The importance of listening and talking
The British Psychological Society is actively engaged in several important policy issues, but two are particularly contentious. They are technically complex and they are personally challenging.
A recent government consultation asked how to implement the replacement of bursaries for nursing and other healthcare students with an expanded system of loans. This change raises complex issues for our discipline.
Our response stressed that “the proposed reform to healthcare education funding falls short of the long-term holistic workforce strategy necessary to achieve the government’s goal of delivering high quality integrated physical and mental health care.”
Given that clinical psychology trainees receive both fees and salaries from Health Education England, any move towards loans as opposed to bursaries would constitute a major threat to our profession. Thus we stated clearly that this support “is vital and must continue”. But this support does not cover all applied psychology, and, as we said in our response “is not sufficient to deliver the progress needed to achieve the government’s goal of significantly improving the psychological health and wellbeing of the population.”
We need to enter into substantive discussions with the Department of Health and Health Education England about the future shape of our professional training.

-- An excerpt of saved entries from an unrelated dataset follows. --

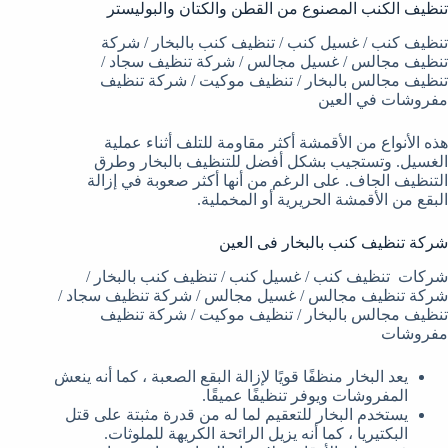
تنظيف الكنب المصنوع من القطن والكتان والبوليستر
تنظيف كنب / غسيل كنب / تنظيف كنب بالبخار / شركة
تنظيف مجالس / غسيل مجالس / شركة تنظيف سجاد /
تنظيف مجالس بالبخار / تنظيف موكيت / شركة تنظيف
مفروشات في العين
هذه الأنواع من الأقمشة أكثر مقاومة للتلف أثناء عملية
الغسيل. وتستجيب بشكل أفضل للتنظيف بالبخار وطرق
التنظيف الجاف. على الرغم من أنها أكثر صعوبة في إزالة
البقع من الأقمشة الحريرية أو المخملية.
شركة تنظيف كنب بالبخار فى العين
شركات تنظيف كنب / غسيل كنب / تنظيف كنب بالبخار /
شركة تنظيف مجالس / غسيل مجالس / شركة تنظيف سجاد /
تنظيف مجالس بالبخار / تنظيف موكيت / شركة تنظيف
مفروشات
يعد البخار منظفًا قويًا لإزالة البقع الصعبة ، كما أنه ينعش
المفروشات ويوفر تنظيفًا عميقًا.
يستخدم البخار للتعقيم لما له من قدرة مثبتة على قتل
البكتيريا ، كما أنه يزيل الرائحة الكريهة للملوثات.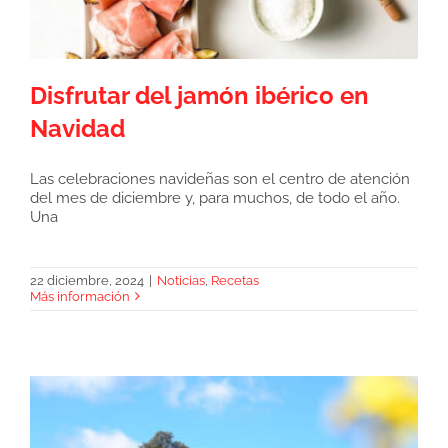
Disfrutar del jamón ibérico en
Navidad
Las celebraciones navideñas son el centro de atención
del mes de diciembre y, para muchos, de todo el año.
Disfrutar del jamón ibérico en Navidad
Una
22 diciembre, 2024
|
Noticias
,
Recetas
Más información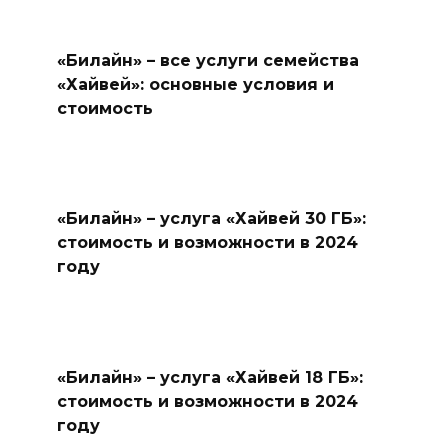
«Билайн» – все услуги семейства
«Хайвей»: основные условия и
стоимость
«Билайн» – услуга «Хайвей 30 ГБ»:
стоимость и возможности в 2024
году
«Билайн» – услуга «Хайвей 18 ГБ»:
стоимость и возможности в 2024
году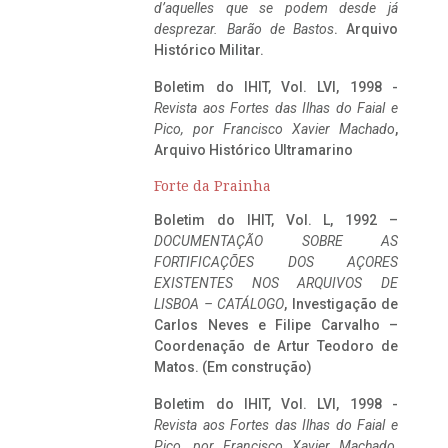
d’aquelles que se podem desde já
desprezar. Barão de Bastos
. Arquivo
Histórico Militar.
Boletim do IHIT, Vol. LVI, 1998 -
Revista aos Fortes das Ilhas do Faial e
Pico, por Francisco Xavier Machado
,
Arquivo Histórico Ultramarino
Forte da Prainha
Boletim do IHIT, Vol. L, 1992 –
DOCUMENTAÇÃO SOBRE AS
FORTIFICAÇÕES DOS AÇORES
EXISTENTES NOS ARQUIVOS DE
LISBOA – CATÁLOGO
, Investigação de
Carlos Neves e Filipe Carvalho –
Coordenação de Artur Teodoro de
Matos. (Em construção)
Boletim do IHIT, Vol. LVI, 1998 -
Revista aos Fortes das Ilhas do Faial e
Pico, por Francisco Xavier Machado
,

We know that our profession is under review. There are many options – from the discussions held under the New Ways of Working programme, suggestions I have previously made and the opportunities offered by the existing Clinical Scientists route.
One thing that psychologists are good at – trained in – is grappling with difficult issues and forging coherent consensus. In this response we expressed a clear message on behalf of the whole profession that takes us forward with authority. But on a personal level, this was a difficult issue. It was challenging to balance the well-argued concerns of colleagues over the commissioning of clinical psychology training with the opportunity for other applied Divisions to boost the psychological workforce and begin to address structural inequity if they were at least able to access loans to meet their training costs.
One of the reasons I love my profession is that we didn’t just put our head in the sands. We took the bull by the horns, and developed a coherent and authoritative position, which we will develop further in the coming months. Armed with this, we are ready to sit down at the table and try to influence the course of events.
I had to confront a second personal and professional dilemma this past week as on Friday I met with colleagues in the Department for Work and Pensions. Many of my friends have aired grave concerns about DWP policies, arguing that they inappropriately ‘psychologise’ unemployment and locate the problem within the unemployed person.
The BPS and other organisations have also raised concerns that the DWP considers employment as a clinical outcome, and that the underpinning rationale for these policies was not improving health, but for ideological purposes. We are concerned that people would be coerced into therapy or face sanctions on their unemployment benefit payments if they refused consent.
We continue to scrutinise these policies and insist on the appropriate, ethical, use of psychological theory at all times. The British Psychological Society has argued that staff must not be involved in coercion and must maintain their professional independence as therapists. Claimants’ rights to autonomy and freely-given consent (to, for instance, participation in research trials or therapy) are non-negotiable.
Moreover, employment is not a universally positive outcome for everybody. There must be a clear commitment to appropriate work that includes long-term tailored support or there is a real risk of jeopardising recovery or worsening of mental health problems. Personally I’d go further and argue that employment should only be an outcome if that’s what the client wants.
I have my own opinions, which are guided by my understanding of psychological science, by my professional training and by my values, and which I know I share with my colleagues. Last year, I spoke out about the misuse of such policies but a principled stance is not necessarily the same as simple opposition.
The most important discussions are not easy. They aren't conceptually easy and they aren’t emotionally easy. But they are necessary - we have an obligation to engage and discuss such contentious and difficult issues, not avoid them.